El mecanismo de esta posible burbuja reside en una inversión sin precedentes: en 2025, la IA capturó el 50% de todo el capital de riesgo global, alcanzando los 211,000 millones de dólares. Este crecimiento se apoya en una "economía circular" de inversión, donde proveedores de chips como Nvidia invierten en laboratorios como OpenAI, quienes a su vez utilizan ese capital para comprar hardware del mismo proveedor, inflando las valoraciones de manera interconectada. Esta concentración es histórica: para finales de 2025, solo cinco empresas sostenían el 30% del valor total del S&P 500.
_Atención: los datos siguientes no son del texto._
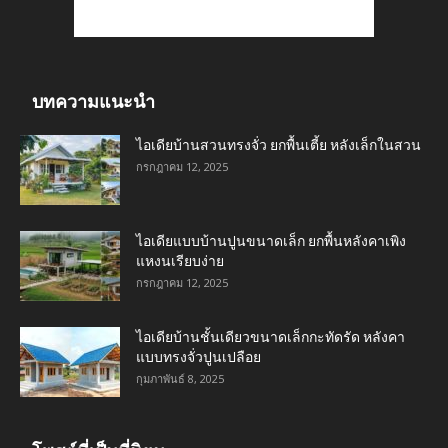
บทความแนะนำ
ไอเดียบ้านสวนทรงจั่ว ยกพื้นเตี้ย หลังเล็กในสวน
กรกฎาคม 12, 2025
ไอเดียแบบบ้านปูนขนาดเล็ก ยกพื้นหลังคาเพิง
แหงนเรียบง่าย
กรกฎาคม 12, 2025
ไอเดียบ้านชั้นเดียวขนาดเล็กกะทัดรัด หลังคา
แบบทรงจั่วปูนเปลือย
กุมภาพันธ์ 8, 2025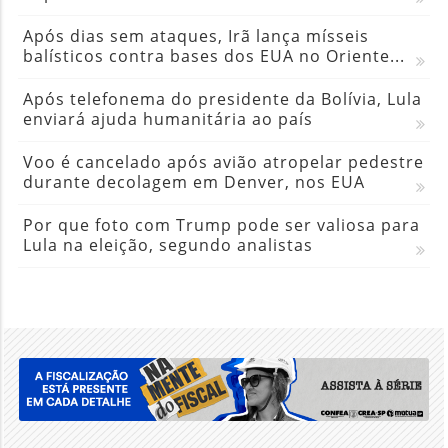
Após dias sem ataques, Irã lança mísseis
balísticos contra bases dos EUA no Oriente...
Após telefonema do presidente da Bolívia, Lula
enviará ajuda humanitária ao país
Voo é cancelado após avião atropelar pedestre
durante decolagem em Denver, nos EUA
Por que foto com Trump pode ser valiosa para
Lula na eleição, segundo analistas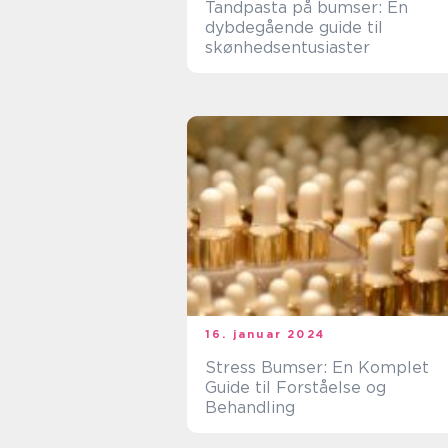
Tandpasta på bumser: En
dybdegående guide til
skønhedsentusiaster
16. januar 2024
Stress Bumser: En Komplet
Guide til Forståelse og
Behandling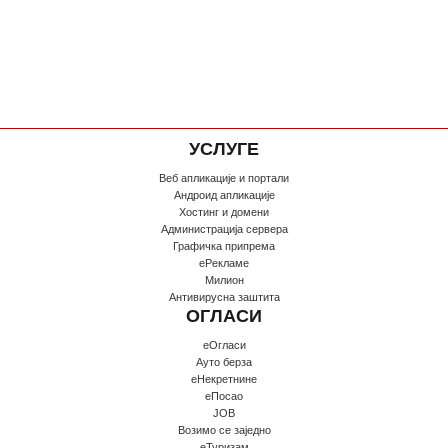
УСЛУГЕ
Веб апликације и портали
Андроид апликације
Хостинг и домени
Администрација сервера
Графичка припрема
еРекламе
Милион
Антивирусна заштита
ОГЛАСИ
еОгласи
Ауто берза
еНекретнине
еПосао
JOB
Возимо се заједно
еТуризам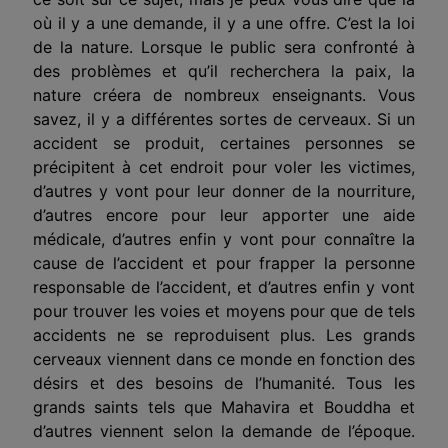
où il y a une demande, il y a une offre. C’est la loi
de la nature. Lorsque le public sera confronté à
des problèmes et qu’il recherchera la paix, la
nature créera de nombreux enseignants. Vous
savez, il y a différentes sortes de cerveaux. Si un
accident se produit, certaines personnes se
précipitent à cet endroit pour voler les victimes,
d’autres y vont pour leur donner de la nourriture,
d’autres encore pour leur apporter une aide
médicale, d’autres enfin y vont pour connaître la
cause de l’accident et pour frapper la personne
responsable de l’accident, et d’autres enfin y vont
pour trouver les voies et moyens pour que de tels
accidents ne se reproduisent plus. Les grands
cerveaux viennent dans ce monde en fonction des
désirs et des besoins de l’humanité. Tous les
grands saints tels que Mahavira et Bouddha et
d’autres viennent selon la demande de l’époque.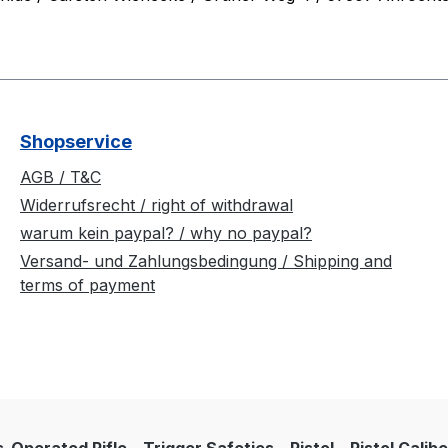
Shopservice
AGB / T&C
Widerrufsrecht / right of withdrawal
warum kein paypal? / why no paypal?
Versand- und Zahlungsbedingung / Shipping and
terms of payment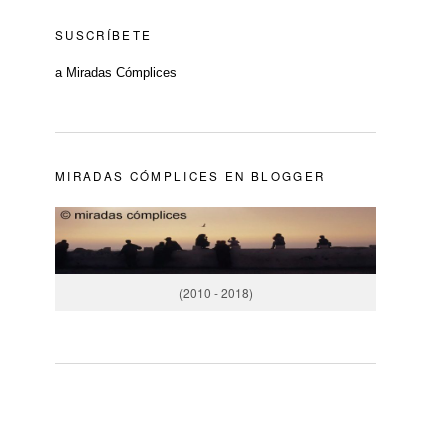
SUSCRÍBETE
a Miradas Cómplices
MIRADAS CÓMPLICES EN BLOGGER
(2010 - 2018)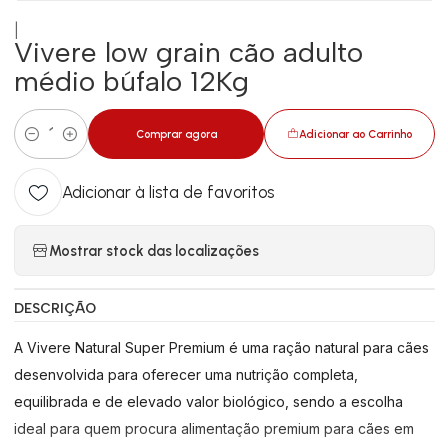
|
Vivere low grain cão adulto
médio búfalo 12Kg
Comprar agora
Adicionar ao Carrinho
Quantidade
Adicionar à lista de favoritos
Mostrar stock das localizações
DESCRIÇÃO
A Vivere Natural Super Premium é uma ração natural para cães
desenvolvida para oferecer uma nutrição completa,
equilibrada e de elevado valor biológico, sendo a escolha
ideal para quem procura alimentação premium para cães em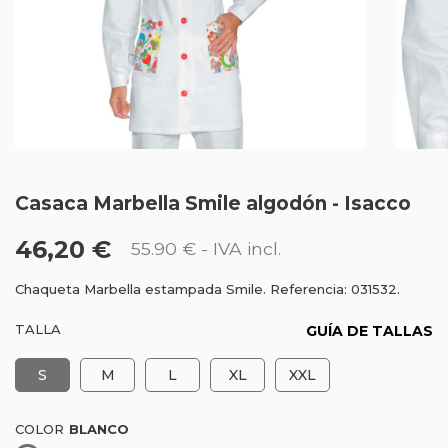
Casaca Marbella Smile algodón - Isacco
46,20 €
55.90 €
- IVA incl.
Chaqueta Marbella estampada Smile. Referencia: 031532.
TALLA
GUÍA DE TALLAS
S
M
L
XL
XXL
COLOR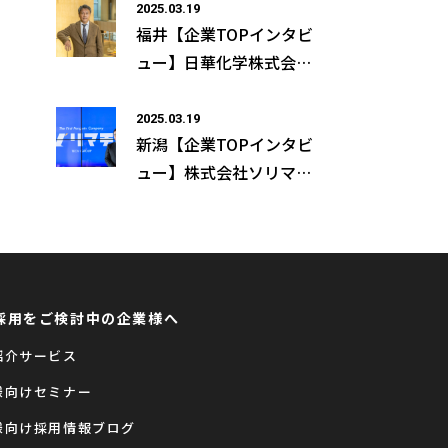
本 大吾様の取材記事が公
2025.03.19
福井【企業TOPインタビ
開になりました
ュー】日華化学株式会社
執行役員CHO 経営企画
本部長 佐谷 義寛様の取
2025.03.19
新潟【企業TOPインタビ
材記事が公開になりまし
ュー】株式会社ソリマチ
た
技研 代表取締役社長 反
町 秀樹様の取材記事が公
開になりました
採用をご検討中の企業様へ
紹介サービス
様向けセミナー
様向け採用情報ブログ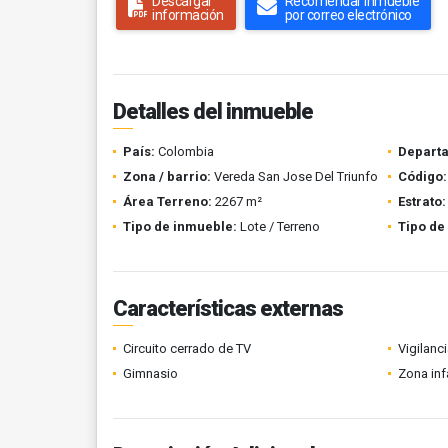
Descargar
Recomendar inmueble
información
por correo electrónico
Detalles del inmueble
País:
Colombia
Depart
Zona / barrio:
Vereda San Jose Del Triunfo
Código:
Área Terreno:
2267 m²
Estrato:
Tipo de inmueble:
Lote / Terreno
Tipo de
Características externas
Circuito cerrado de TV
Vigilanc
Gimnasio
Zona infa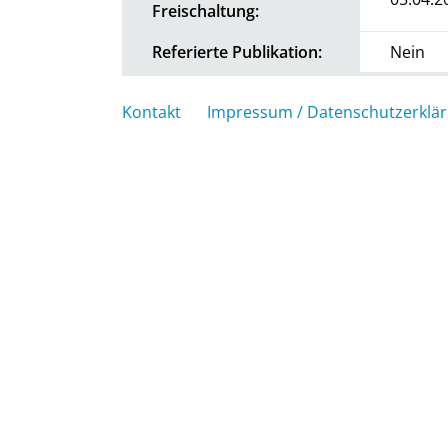
Freischaltung:
Referierte Publikation:
Nein
Kontakt
Impressum / Datenschutzerklä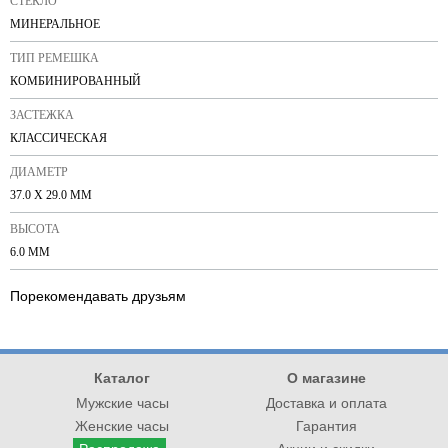
СТЕКЛО
МИНЕРАЛЬНОЕ
ТИП РЕМЕШКА
КОМБИНИРОВАННЫЙ
ЗАСТЕЖКА
КЛАССИЧЕСКАЯ
ДИАМЕТР
37.0 X 29.0 ММ
ВЫСОТА
6.0 ММ
Порекомендавать друзьям
Каталог
О магазине
Мужские часы
Доставка и оплата
Женские часы
Гарантия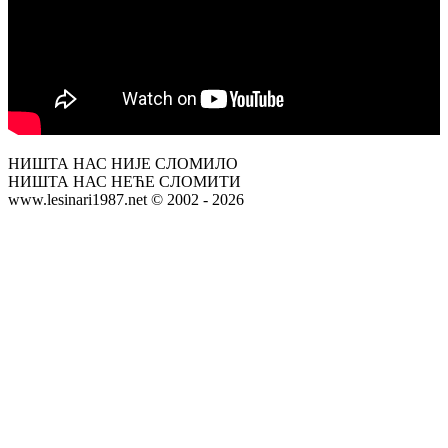
НИШТА НАС НИЈЕ СЛОМИЛО
НИШТА НАС НЕЋЕ СЛОМИТИ
www.lesinari1987.net © 2002 - 2026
En la economía actual, los efectos son ambivalentes. Por un lado, existen ganancias de productividad tangibles en sectores como la programación, donde el uso diario de IA genera ahorros del 33% en tiempo de trabajo. Por otro lado, surge la llamada "brecha de prueba" (proof gap): mientras el gasto de capital proyectado para 2026 supera los 700,000 millones de dólares, el 95% de las empresas aún no reporta un retorno de inversión (ROI) medible en sus balances.
Sobre si la burbuja ya explotó, la evidencia sugiere una "maduración forzada" mediante correcciones selectivas. El primer gran aviso fue el "choque DeepSeek" en enero de 2025, que eliminó 600,000 millones de dólares del valor de Nvidia en un solo día al demostrar que se pueden entrenar modelos potentes con una fracción del costo y hardware tradicionales. A esto se suman fracasos notables en 2026, como el cierre de Sora por costos operativos insostenibles de 15 millones de dólares diarios y el colapso de dispositivos de hardware dedicados como el Humane AI Pin. No obstante, el mercado parece estar moviéndose hacia una fase de selección donde la utilidad real reemplaza a la novedad tecnológica, situando la ventana de mayor riesgo de una corrección profunda entre 2026 y 2028.